Enquanto isso, setores ligados a commodities e crédito voltaram a pressionar o desempenho da bolsa brasileira. O movimento reforçou a saída seletiva de capital e aumentou a busca por proteção no câmbio e nos juros futuros.
Commodities fazem força e limitam recuperação
As ações da VALE3 caíram 1,31%, devido ao enfraquecimento do minério no mercado asiático e ao receio de menor tração no ritmo industrial global. A reação negativa reduziu o espaço de recuperação do índice, mesmo após tentativas pontuais de alta.
Em sentido oposto, PETR4 avançou 0,77%, apoiada no movimento do petróleo no exterior e na leitura positiva de analistas sobre a performance operacional da estatal. Esse ganho, contudo, não foi suficiente para impulsionar o Ibovespa.

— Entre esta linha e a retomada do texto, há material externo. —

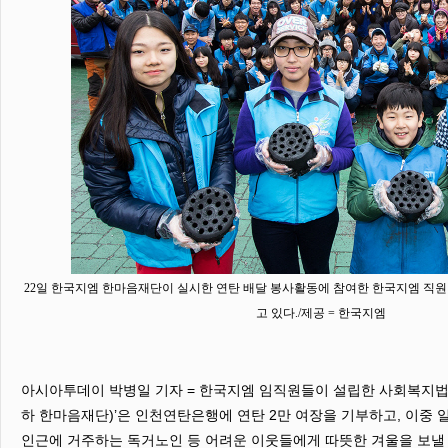
22일 한국지엠 한마음재단이 실시한 연탄 배달 봉사활동에 참여한 한국지엠 직원
고 있다./제공 = 한국지엠
아시아투데이 박병일 기자 = 한국지엠 임직원들이 설립한 사회복지법
하 한마음재단)’은 인천연탄은행에 연탄 2만 여장을 기부하고, 이중
인근에 거주하는 독거노인 등 어려운 이웃들에게 따뜻한 겨울을 보낼 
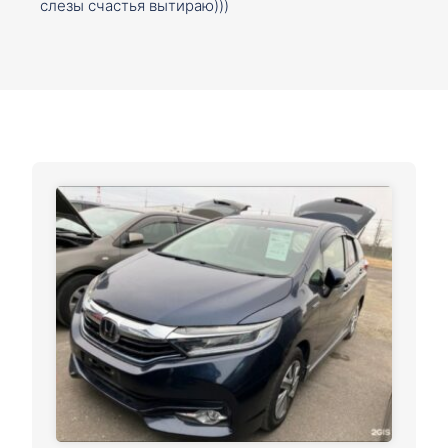
слезы счастья вытираю)))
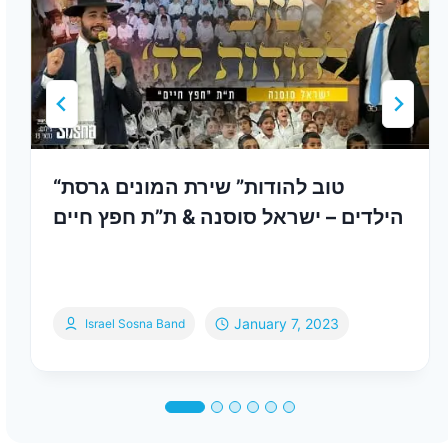
“טוב להודות” שירת המונים גרסת
הילדים – ישראל סוסנה & ת”ת חפץ חיים
January 7, 2023
Israel Sosna Band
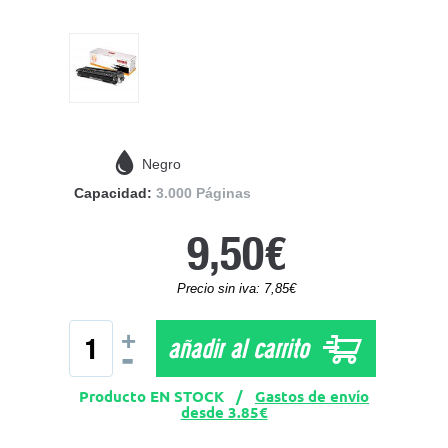
Negro
Capacidad:
3.000 Páginas
9,50€
Precio sin iva: 7,85€
+
añadir al carrito
-
Producto EN STOCK /
Gastos de envío
desde 3.85€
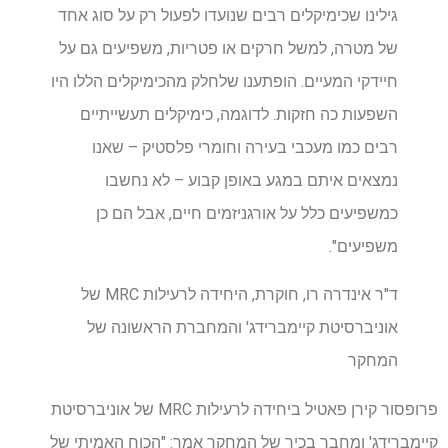
גילינו שכימיקלים רבים שנועדו לפעול רק על סוג אחד
של מטרה, למשל חרקים או פטריות, משפיעים גם על
חיידקי המעיים. הופתענו שלחלק מהכימיקלים הללו היו
השפעות כה חזקות. לדוגמה, כימיקלים תעשייתיים
רבים כמו מעכבי בעירה וחומרי פלסטיק – שאנו
נמצאים איתם במגע באופן קבוע – לא נחשבו
כמשפיעים כלל על אורגניזמים חיים, אבל הם כן
משפיעים".
ד"ר אינדרה רו, חוקרת, היחידה לרעילות MRC של
אוניברסיטת קיימברידג' והמחברת הראשונה של
המחקר
פרופסור קירן פאטיל ביחידה לרעילות MRC של אוניברסיטת
קיימברידג' ומחבר בכיר של המחקר אמר: "הכוח האמיתי של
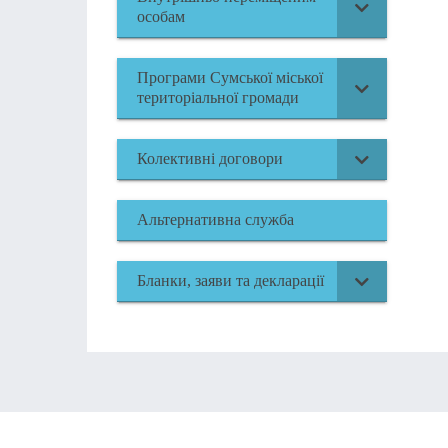
особам
Програми Сумської міської
територіальної громади
Колективні договори
Альтернативна служба
Бланки, заяви та декларації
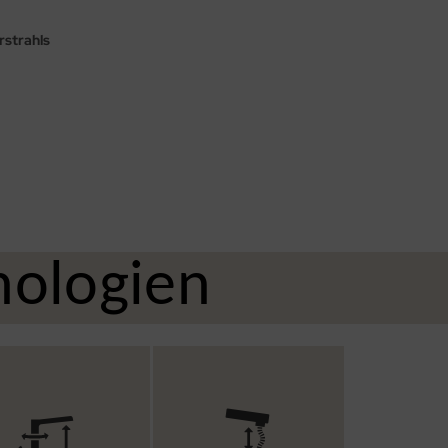
rstrahls
nologien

Assim, o setor de commodities terminou o dia dividido, mas com peso líquido negativo, influenciando a direção final do índice.

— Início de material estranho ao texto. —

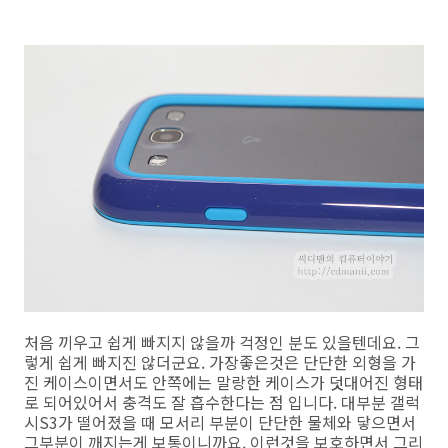
처음 끼우고 쉽게 빠지지 않을까 걱정인 분도 있을텐데요. 그
렇게 쉽게 빠지진 않더군요. 가장좋은것은 단단한 외형을 가
진 케이스이면서도 안쪽에는 말랑한 케이스가 덧대어진 형태
로 되어있어서 충격도 잘 흡수한다는 점 입니다. 대부분 갤럭
시S3가 떨어졌을 때 모서리 부분이 단단한 물체와 닿으면서
그부분이 깨지는게 보통이니까요. 이런것을 보호하면서 그리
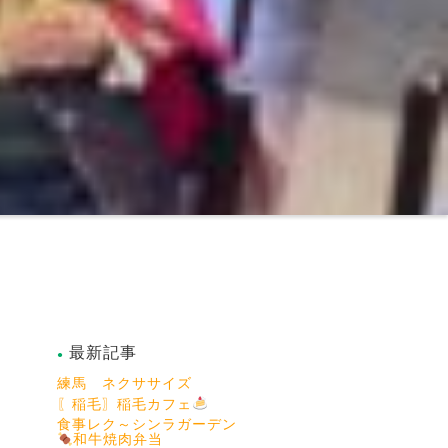
最新記事
練馬 ネクササイズ
〖稲毛〗稲毛カフェ
食事レク～シンラガーデン
和牛焼肉弁当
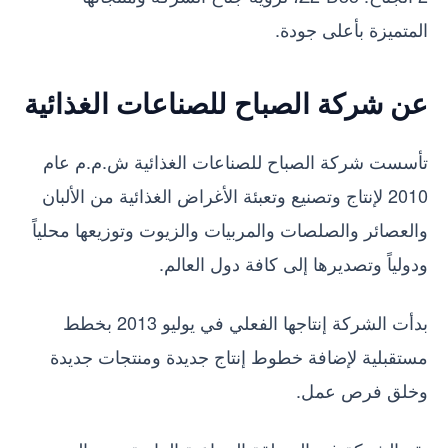
المتميزة بأعلى جودة.
عن شركة الصباح للصناعات الغذائية
تأسست شركة الصباح للصناعات الغذائية ش.م.م عام
2010 لإنتاج وتصنيع وتعبئة الأغراض الغذائية من الألبان
والعصائر والصلصات والمربيات والزيوت وتوزيعها محلياً
ودولياً وتصديرها إلى كافة دول العالم.
بدأت الشركة إنتاجها الفعلي في يوليو 2013 بخطط
مستقبلية لإضافة خطوط إنتاج جديدة ومنتجات جديدة
وخلق فرص عمل.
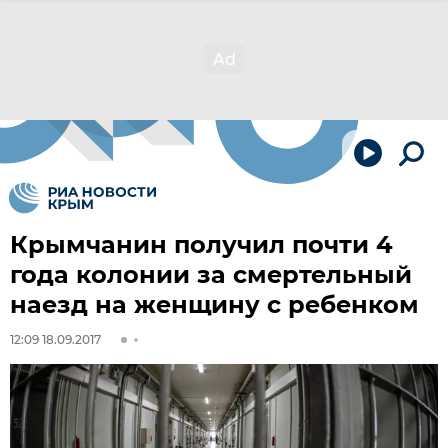
Крымчанин получил почти 4
года колонии за смертельный
наезд на женщину с ребенком
12:09 18.09.2017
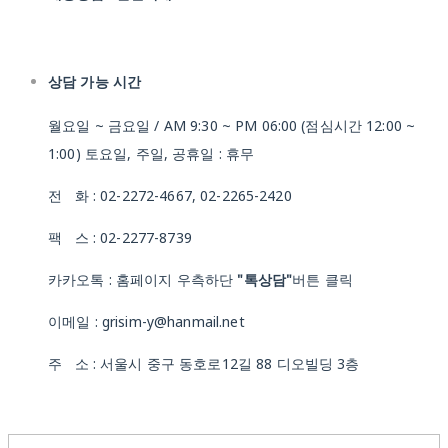
상담 가능 시간
월요일 ~ 금요일 / AM 9:30 ~ PM 06:00 (점심시간 12:00 ~
1:00) 토요일, 주일, 공휴일 : 휴무
전 화 : 02-2272-4667, 02-2265-2420
팩 스 : 02-2277-8739
카카오톡 : 홈페이지 우측하단
"톡상담"
버튼 클릭
이메일 : grisim-y@hanmail.net
주 소 : 서울시 중구 동호로12길 88 디오빌딩 3층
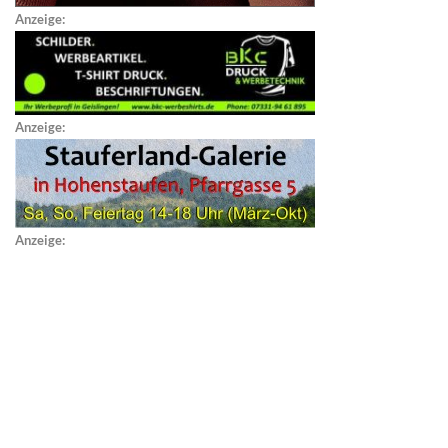
Anzeige:
Anzeige:
Anzeige:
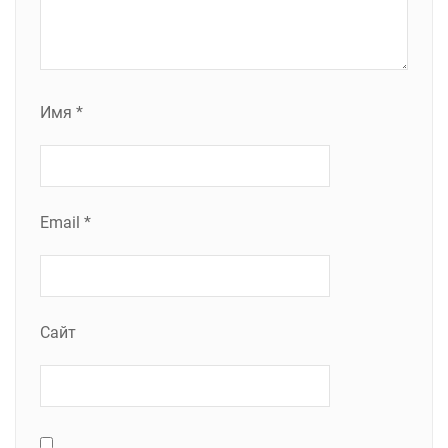
Имя
*
Email
*
Сайт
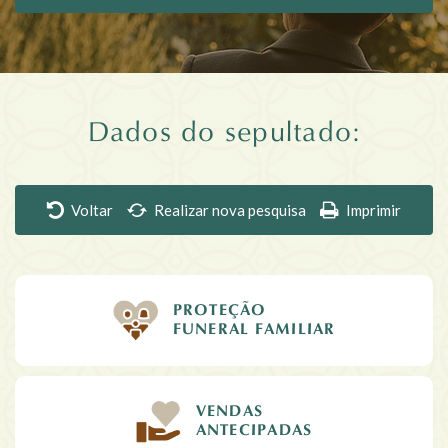
Dados do sepultado:
Voltar
Realizar nova pesquisa
Imprimir
PROTEÇÃO
FUNERAL FAMILIAR
VENDAS
ANTECIPADAS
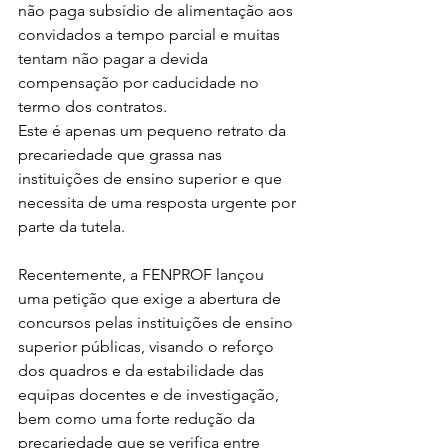
não paga subsídio de alimentação aos 
convidados a tempo parcial e muitas 
tentam não pagar a devida 
compensação por caducidade no 
termo dos contratos.
Este é apenas um pequeno retrato da 
precariedade que grassa nas 
instituições de ensino superior e que 
necessita de uma resposta urgente por 
parte da tutela.
Recentemente, a FENPROF lançou 
uma petição que exige a abertura de 
concursos pelas instituições de ensino 
superior públicas, visando o reforço 
dos quadros e da estabilidade das 
equipas docentes e de investigação, 
bem como uma forte redução da 
precariedade que se verifica entre 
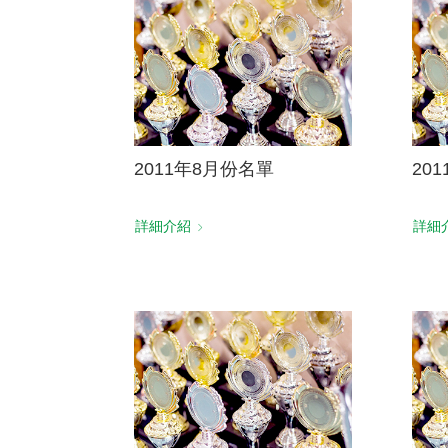
2011年8月份名單
20
詳細介紹
詳細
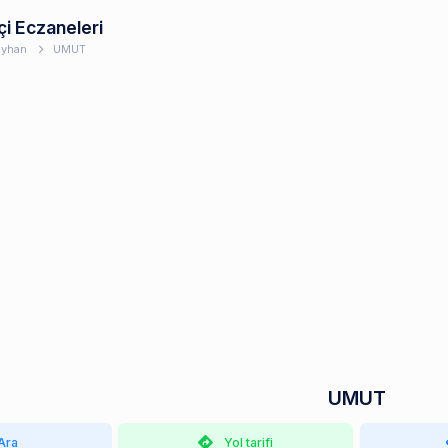
çi Eczaneleri
yhan
UMUT
UMUT
Ara
Yol tarifi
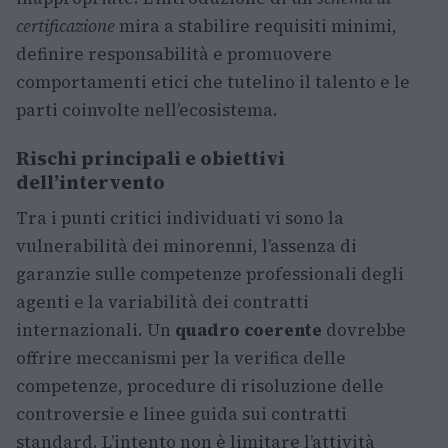
certificazione
mira a stabilire requisiti minimi,
definire responsabilità e promuovere
comportamenti etici che tutelino il talento e le
parti coinvolte nell’ecosistema.
Rischi principali e obiettivi
dell’intervento
Tra i punti critici individuati vi sono la
vulnerabilità dei minorenni, l’assenza di
garanzie sulle competenze professionali degli
agenti e la variabilità dei contratti
internazionali. Un
quadro coerente
dovrebbe
offrire meccanismi per la verifica delle
competenze, procedure di risoluzione delle
controversie e linee guida sui contratti
standard. L’intento non è limitare l’attività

Bancos recuam e ajudam a empurrar o índice para baixo
O setor financeiro também contribuiu para a queda. ITUB4 recuou 0,35%, enquanto SANB11 caiu 0,33% em meio ao ajuste de carteiras e ao ambiente de juros pressionados. As ações do BBAS3 cederam 0,98%, refletindo maior sensibilidade ao cenário macro.

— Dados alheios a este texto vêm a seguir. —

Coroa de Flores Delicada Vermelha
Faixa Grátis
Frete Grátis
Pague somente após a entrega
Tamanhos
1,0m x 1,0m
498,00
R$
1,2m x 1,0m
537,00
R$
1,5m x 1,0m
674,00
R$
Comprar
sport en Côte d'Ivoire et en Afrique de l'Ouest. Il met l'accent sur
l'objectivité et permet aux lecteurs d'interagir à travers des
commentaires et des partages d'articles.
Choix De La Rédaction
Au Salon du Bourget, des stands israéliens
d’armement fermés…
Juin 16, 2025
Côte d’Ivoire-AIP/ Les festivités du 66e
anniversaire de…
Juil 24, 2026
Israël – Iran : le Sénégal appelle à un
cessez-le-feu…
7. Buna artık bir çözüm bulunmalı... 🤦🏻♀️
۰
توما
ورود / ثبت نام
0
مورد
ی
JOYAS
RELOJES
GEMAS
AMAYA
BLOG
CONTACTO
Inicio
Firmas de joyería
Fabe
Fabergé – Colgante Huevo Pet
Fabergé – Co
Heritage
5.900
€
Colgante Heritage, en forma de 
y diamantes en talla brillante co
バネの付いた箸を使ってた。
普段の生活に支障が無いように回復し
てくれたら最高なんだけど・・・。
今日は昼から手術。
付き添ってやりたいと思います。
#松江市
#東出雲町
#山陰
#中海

Por sua vez, BBDC4 caiu 0,26%, reforçando o mau humor do segmento e ampliando a fraqueza do índice. O conjunto dos grandes bancos adicionou pressão relevante no desempenho final da bolsa.
Esse movimento destacou a preocupação com margens financeiras, sensíveis às expectativas de política monetária doméstica.
Exterior piora e aumenta aversão ao risco
Lá fora, o ambiente ficou mais difícil. O Dow Jones Futuro caiu 0,56%, o S&P 500 Futuro recuou 0,96% e a Nasdaq Futuro perdeu 1,46%, refletindo temores de desaceleração econômica e receio sobre lucros corporativos. Esses números ampliaram a aversão global ao risco.
Com isso, investidores buscaram proteção e empurraram o dólar comercial a R$ 5,29, movimento que elevou a pressão sobre ativos locais. A moeda ganhou força enquanto o fluxo defensivo crescia.
Ao mesmo tempo, os juros futuros (DIs) subiram, reforçando a percepção de menor apetite por risco e aumentando o custo de oportunidade para ações.